Altre abitrazioni, più distinte, presentano perfino dei balconi o delle verande, sulle quali si svolge gran parte della vita quotidiana dei loro abitanti. I trasporti, come è ovvio, avvengono esclusivamente tramite barche o piroghe. La maggior parte sono semplici legni dal fondo piatto che vengono governate a remi; altre, più convenzionali, sono più grandi, a coppie di posti, provviste di rombanti e puzzolenti motori diesel. In ogni caso, in certi momenti della giornata, è possibile assistere perfino a dei veri e propri ingorghi, con le barche e le canoe che si intrecciano, si accostano, si imbottigliano, proprio come accade sulle strade di casa nostra.
La giornata prevedeva una iniziale, doverosa e alquanto interessante visita ad un complesso commerciale posto a metà tra la terraferma e le acque del lago. Il centro, strutturato all’interno di edifici in legno collegati fra di loro da esili passarelle, proponeva un po’ il meglio della produzione artigianale locale. Ci ha particolarmente impressionato il processo di creazione delle fibre vegetali con le quali vengono tessuti maglioni, foulard, cappelli, sciarpe e persino portafogli e borsette. Queste fibre sono ricavate dal gambo del fiore di loto, una risorsa diffusa e praticamente inesauribile fornita dal lago. Un processo alquanto complesso, a considerare la difficoltà, tutta manuale, nel ridurre le fibre grezze in un filo finissimo e resistentissimo.
L’altro celebre prodotto del lago Inle è la sigaretta di tabacco grezzo. E’ un bene molto ricercato in Myanmar, a quanto pare, perché sulle sponde del lago viene coltivata una varietà di tabacco piuttosto pregiata. La manufattura di queste sigarette è esclusivo appannaggio delle donne che vivono nelle palafitte, secondo una organizzazione del lavoro che potremmo definire a carattere familiare. Sono loro che si prendono carico di andare a prendere la materia prima, sia in forma di foglie che triturata, trasportarla sulle loro strette canoe e lavorarla; il risultato è un sigaro verde dalla forma sottile e della lunghezza di una sigaretta nostrana.
I sigari sono prodotti da gruppi di tre-quattro donne, che – tra una chiacchiera e l’altra – si dedicano a questa occupazione con allegria e apparentemente senza alcuno sforzo.
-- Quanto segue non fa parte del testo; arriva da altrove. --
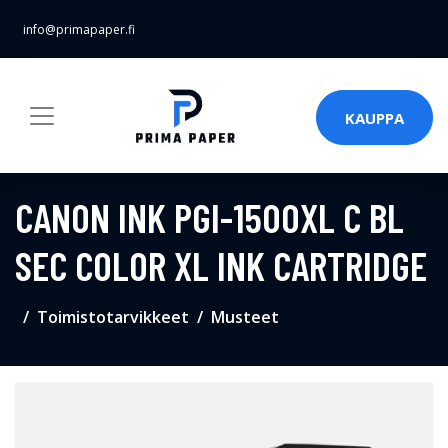
info@primapaper.fi
KAUPPA
CANON INK PGI-1500XL C BL
SEC COLOR XL INK CARTRIDGE
Toimistotarvikkeet
Musteet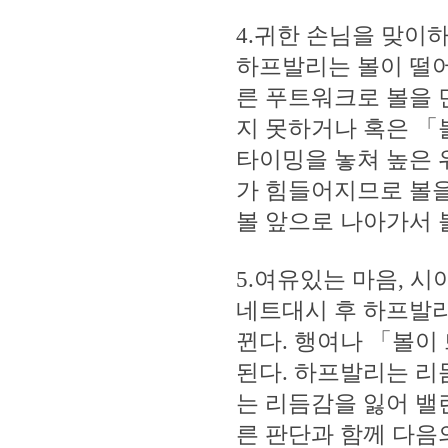
4.귀한 손님을 맞이
하프발리는 볼이 떨어
른 푸트워크로 볼을 
지 못하거나 혹은 「
타이밍을 놓쳐 높은 
가 힘들어지므로 볼을
볼 앞으로 나아가서 
5.여유있는 마음, 시
네트대시 후 하프발리
뀐다. 행여나 「볼이
된다. 하프발리는 리
는 리듬감을 잃어 밸
른 판단과 함께 다음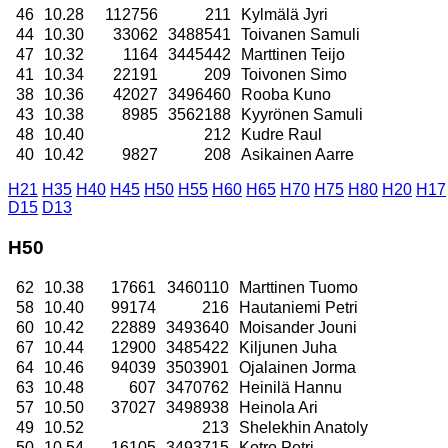
46
10.28
112756
211
Kylmälä Jyri
44
10.30
33062
3488541
Toivanen Samuli
47
10.32
1164
3445442
Marttinen Teijo
41
10.34
22191
209
Toivonen Simo
38
10.36
42027
3496460
Rooba Kuno
43
10.38
8985
3562188
Kyyrönen Samuli
48
10.40
212
Kudre Raul
40
10.42
9827
208
Asikainen Aarre
H21
H35
H40
H45
H50
H55
H60
H65
H70
H75
H80
H20
H17
D15
D13
H50
62
10.38
17661
3460110
Marttinen Tuomo
58
10.40
99174
216
Hautaniemi Petri
60
10.42
22889
3493640
Moisander Jouni
67
10.44
12900
3485422
Kiljunen Juha
64
10.46
94039
3503901
Ojalainen Jorma
63
10.48
607
3470762
Heinilä Hannu
57
10.50
37027
3498938
Heinola Ari
49
10.52
213
Shelekhin Anatoly
50
10.54
16105
3493715
Kotro Petri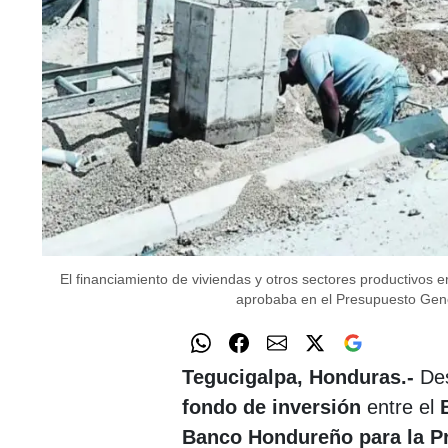
El financiamiento de viviendas y otros sectores productivos 
aprobaba en el Presupuesto Gene
Tegucigalpa, Honduras.-
Des
fondo de inversión
entre el
Banco Hondureño para la Pr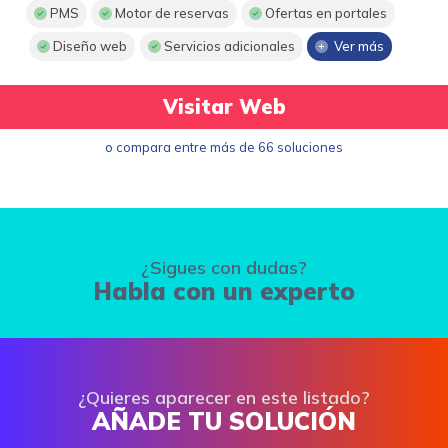
PMS
Motor de reservas
Ofertas en portales
Diseño web
Servicios adicionales
Ver más
Visitar Web
o compara entre más de 66 soluciones
¿Sigues con dudas?
Habla con un experto
¿Quieres aparecer en este listado?
AÑADE TU SOLUCIÓN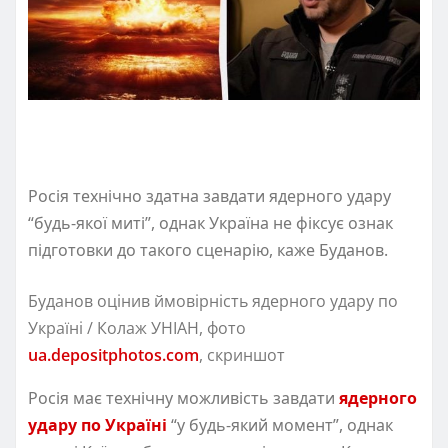
Росія технічно здатна завдати ядерного удару
“будь-якої миті”, однак Україна не фіксує ознак
підготовки до такого сценарію, каже Буданов.
Буданов оцінив ймовірність ядерного удару по
Україні / Колаж УНІАН, фото
ua.depositphotos.com
, скриншот
Росія має технічну можливість завдати
ядерного
удару по Україні
“у будь-який момент”, однак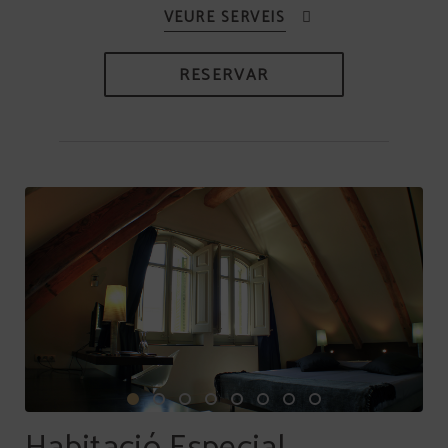
RESERVAR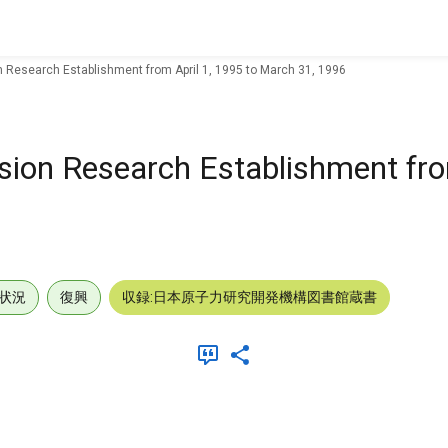
n Research Establishment from April 1, 1995 to March 31, 1996
sion Research Establishment from
状況
復興
収録:日本原子力研究開発機構図書館蔵書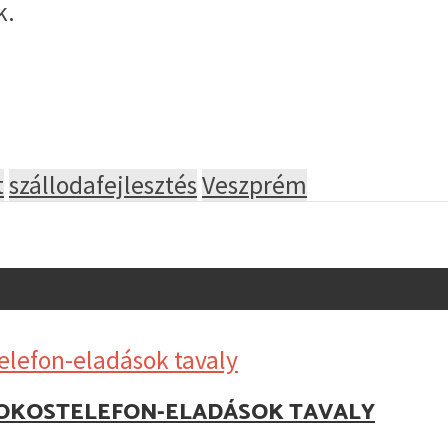
k.
t
szállodafejlesztés
Veszprém
Z OKOSTELEFON-ELADÁSOK TAVALY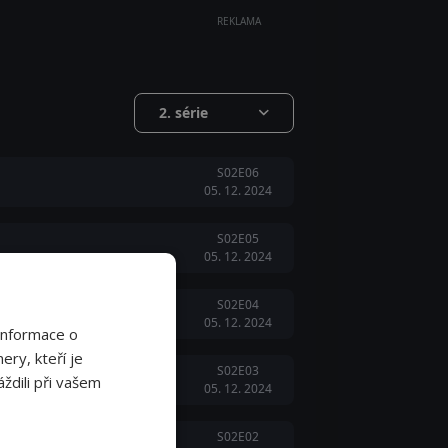
REKLAMA
2. série
S02E06
05. 12. 2024
S02E05
05. 12. 2024
S02E04
05. 12. 2024
Informace o
ery, kteří je
S02E03
ždili při vašem
05. 12. 2024
S02E02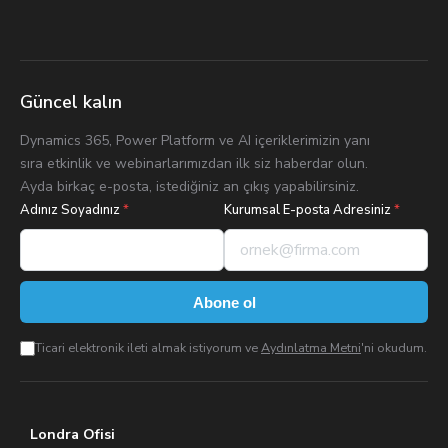
Güncel kalın
Dynamics 365, Power Platform ve AI içeriklerimizin yanı
sıra etkinlik ve webinarlarımızdan ilk siz haberdar olun.
Ayda birkaç e-posta, istediğiniz an çıkış yapabilirsiniz.
Adınız Soyadınız
*
Kurumsal E-posta Adresiniz
*
Abone ol
Ticari elektronik ileti almak istiyorum ve
Aydınlatma Metni
'ni okudum.
Londra Ofisi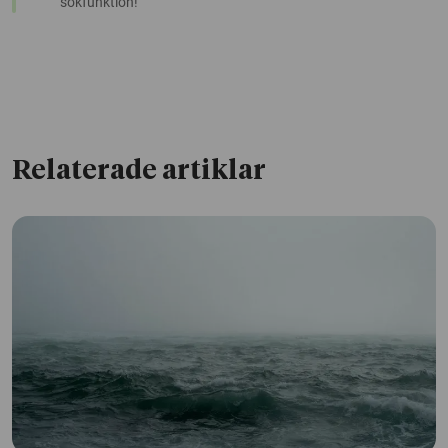
sökfunktion!
Relaterade artiklar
La rilassatezza con la quale si prestano ad una attività tutto sommato ripetitiva e – alla lunga – alienante, è perlomeno straordinaria. Come si vede dalla foto, ognuna di esse ha davanti un cesto di metallo che contiene il tabacco triturato, un barattolo di colla di pesce e una serie di bastoncini, di varie dimensioni, che servono ad arrotolare la foglia di tabacco intorno al suo contenuto.
Io ho provato questo sigaro. Niente di che, sembra una Galouises ma molto meno forte, e del resto il tabacco è del genere “biondo”, non “nero” come quello delle celebri sigarette francesi. Inutile dire che ho dovuto acquistarne almeno una trentina, altrimenti non mi avrebbero consentito di fare le foto e sopratutto di andarmene via a mani vuote.
Infine, spiego a che serve l’ombrello. Non a ripararsi dalla pioggia, come ho già accennato prima, perché su una barca a motore è difficile tenere aperto un ombrello. Al contrario, la sua utilità si può apprezzare quando si incrociano altre imbarcazioni. A volte le barche ci frecciano accanto veloci, incuranti sia dell’onda sia degli schizzi provocati. E da questi che è bene proteggersi, specie in certi momenti in cui il traffico di barche è piuttosto caotico. Uno spruzzo improvviso, inzuppandoti da capo a piedi, può rovinarti il resto della giornata, perchè fino a sera, quando tornerai in albergo, non troverai modo di asciugarti. Meglio prevenire, e aprire l’ombrello solo quando si incrociano altri mezzi galleggianti.